My 3 Lessons from CES: How Tech Makes Great Products Happen
Stephen Reily
January 8, 2015
This year’s CES (bigger than ever, and more interesting than usual) failed to offer one show-stopping piece of technology, but did offer many lessons about how technology leads to innovation – not always the way we expect.
At IMC we’re always trying to find better ways to make great products happen, and CES 2015 left me with 3 big lessons about the sometimes-crooked path that turns innovation into great new products.
How Did Cars Get Smart So Fast?
10 years ago almost no auto companies exhibited at CES. This year 10 major car makers were there. What happened?
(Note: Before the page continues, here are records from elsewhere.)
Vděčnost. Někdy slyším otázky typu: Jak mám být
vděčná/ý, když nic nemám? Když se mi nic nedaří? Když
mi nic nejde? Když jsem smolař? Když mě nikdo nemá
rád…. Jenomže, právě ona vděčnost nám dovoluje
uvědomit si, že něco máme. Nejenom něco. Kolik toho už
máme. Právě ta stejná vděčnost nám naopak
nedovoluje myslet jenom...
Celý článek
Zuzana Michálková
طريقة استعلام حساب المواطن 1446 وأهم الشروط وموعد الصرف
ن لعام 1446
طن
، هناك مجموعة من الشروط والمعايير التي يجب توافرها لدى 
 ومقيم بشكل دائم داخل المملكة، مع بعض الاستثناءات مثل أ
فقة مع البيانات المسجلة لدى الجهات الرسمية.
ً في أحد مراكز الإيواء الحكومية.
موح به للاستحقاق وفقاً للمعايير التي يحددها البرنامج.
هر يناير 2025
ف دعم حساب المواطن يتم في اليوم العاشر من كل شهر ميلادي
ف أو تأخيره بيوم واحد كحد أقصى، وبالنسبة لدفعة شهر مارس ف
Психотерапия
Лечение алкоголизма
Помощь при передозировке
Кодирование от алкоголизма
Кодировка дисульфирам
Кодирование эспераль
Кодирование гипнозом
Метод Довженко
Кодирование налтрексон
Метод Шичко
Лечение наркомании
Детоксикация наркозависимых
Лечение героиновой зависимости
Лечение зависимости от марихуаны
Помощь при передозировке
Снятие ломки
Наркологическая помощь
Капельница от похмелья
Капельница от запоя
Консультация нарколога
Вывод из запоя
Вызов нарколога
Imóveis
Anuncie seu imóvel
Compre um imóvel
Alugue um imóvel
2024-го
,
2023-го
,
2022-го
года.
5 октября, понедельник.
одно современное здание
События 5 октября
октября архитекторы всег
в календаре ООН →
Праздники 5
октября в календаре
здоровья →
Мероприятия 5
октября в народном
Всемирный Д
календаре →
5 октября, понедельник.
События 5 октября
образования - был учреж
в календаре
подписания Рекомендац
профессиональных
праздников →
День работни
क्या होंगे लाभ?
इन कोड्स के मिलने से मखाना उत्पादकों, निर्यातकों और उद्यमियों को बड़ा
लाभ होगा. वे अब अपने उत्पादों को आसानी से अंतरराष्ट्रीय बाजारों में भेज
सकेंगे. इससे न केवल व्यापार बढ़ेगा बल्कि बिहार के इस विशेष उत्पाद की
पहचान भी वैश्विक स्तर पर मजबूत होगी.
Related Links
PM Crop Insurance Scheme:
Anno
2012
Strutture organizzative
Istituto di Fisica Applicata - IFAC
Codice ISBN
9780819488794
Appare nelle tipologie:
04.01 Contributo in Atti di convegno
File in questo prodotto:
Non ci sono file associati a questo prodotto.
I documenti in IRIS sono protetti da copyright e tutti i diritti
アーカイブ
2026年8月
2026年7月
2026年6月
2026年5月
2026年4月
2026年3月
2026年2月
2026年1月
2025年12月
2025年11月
A lot has been written about the “connected car” and all the ways that cars can now serve up the internet and its mass of data in new ways. But just turning your car into another smartphone does not really change the car.
Using technology to make your car drive better and more safely does. The innovation that has given cars their own smartness and turned auto manufacturers into real tech companies (and not just transmitters of tech) turns out to be automated driving.
Google’s self-driving cars generate amazing results for Google Maps but they never struck me as the kind of vehicle anyone would actually want to give up the wheel for. Feeling a Tesla accelerate under your own foot pressure is a far more exciting way to enjoy new technology.
But the technology that made self-driving cars possible also made it possible to offer cars with a number of other unexpected features: cars that can park themselves; cars that can modify cruise control based on the speed of other cars around you; cars that tell you if you’ve unexpectedly changed lanes; and cars that can recognize if you’ve had a heart attack and safely remove your vehicle to the side of the road and stop it. At the moment, it looks like the tools that enhance the driving experience are tools we would actually pay for; and tools that actually transform cars into time-saving (and life-saving) technology devices themselves.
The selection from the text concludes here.